Mas as fundações da jovem nação eram sólidas. A tarefa de solapar suas bases não seria fácil, mas a
besta era incansável em seu intento. O projeto desenhado para conduzir o novo país e seu povo a
destino brilhante era único entre as nações do continente. Baseava-se na Religião e ao mesmo
tempo na Ciência. Teria a conduzi-lo alguém iluminado, preparado desde a mais tenra infância para
guiar seu povo. Um Império!

"preciso destruír esse projeto de Nação... Esse exemplo não pode prosperar. E em nome de meu pai,
não prosperará! Por onde começar? Seu monarca é adorado pelo povo... Onde vai é aclamado em
delírio.. A forma cono acabou com o belo banho de sangue no Rio Grande... Maldito! Um guerra!
Sim, uma longa e desgastante guerra internacional, é algo a se pensar. A falta de caráter das Elites
brasileiras é similar a dos vizinhos. Sim... estes me adorarão como em toda a parte... "
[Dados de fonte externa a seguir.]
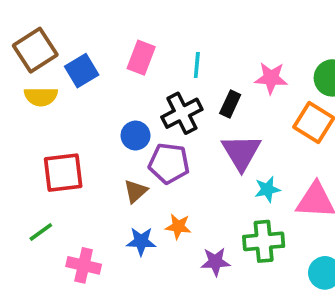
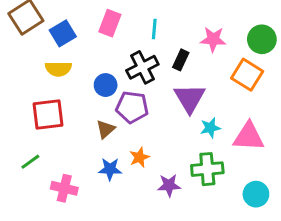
yellow semicircle: (41, 97) -> (58, 69), moved
orange star: (178, 226) -> (139, 157), turned -30

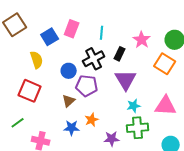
blue square: (63, 33) -> (50, 37), moved
pink star: (213, 39) -> (142, 40), turned 30
yellow semicircle: (58, 69) -> (37, 60), turned -108
red square: (48, 115) -> (30, 91), turned 30
cyan star: (210, 128) -> (134, 106), moved

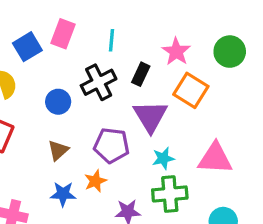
orange square: (165, 64) -> (191, 90), moved
purple pentagon: (87, 86) -> (112, 145), moved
Rio de Janeiro, 13 de maio de 1888


"A maldita princesa, essa carola ridícula, acaba de libertar os escravos! Minha carta na manga...
Uma sangrenta revolta de cativos destruindo a Nação, como aconteceu no Haiti... Tão lindo... Mas o
Brasil não perde por esperar. Será destruído também e justamente pela Abolição! Em mais um ano
tudo estará acabado e então... poderei me alimentar do futuro desse povo. Juro em nome de meu
negro pai!! "

Rio de Janeiro, 15 de novembro de 1889.


Chegara finalmente o momento do golpe fatal na experiência de construção de uma grande Nação.
O plano bestial necessitara de 67 anos para frutificar. Precisara da combinação de ingredientes os
mais sórdidos, da participação dos piores elementos e da profunda ignorância e ingenuidade do
povo, incapaz de perceber a aproximação inexorável da besta.
Na madrugada de 15 para 16 de novembro, uma chuva fina amortalhava a Praça da Aclamação,
futura Praça da República. Escondidos do povo, os adoradores da besta arrastavam o velho
Imperador e sua família para a morte no exílio. Nada pode carregar consigo o lider da Nação, mais
do que um punhado de terra brasileira , que dois anos depois levaria para o caixão. O pano caía
sobre a pátria e um pesadelo de mais de um século iria começar.

Brasília, 7 de setembro de 2019.


São decorridos cento e trinta anos do golpe militar republicano que libertou a besta que passou a
nutrir-se do sangue do povo. A fera, ao longo desse tempo, disfarçou-se de tudo, simulou ideologias,
fingiu e enganou, não interrompendo jamais o banquete de sangue. Sempre contando com a
adoração dos mesmos seres rasteiros e de sua descendência, sempre mantendo a maioria do povo
num torpor próximo à morte. Até um dia...
"Que e som é esse lá fora? Não fosse no Brasil pareceria um povo enraivecido... Hehehe. Não, não é
possível! É isso mesmo! A Nação se levanta... É o fim. À frente.... O Império!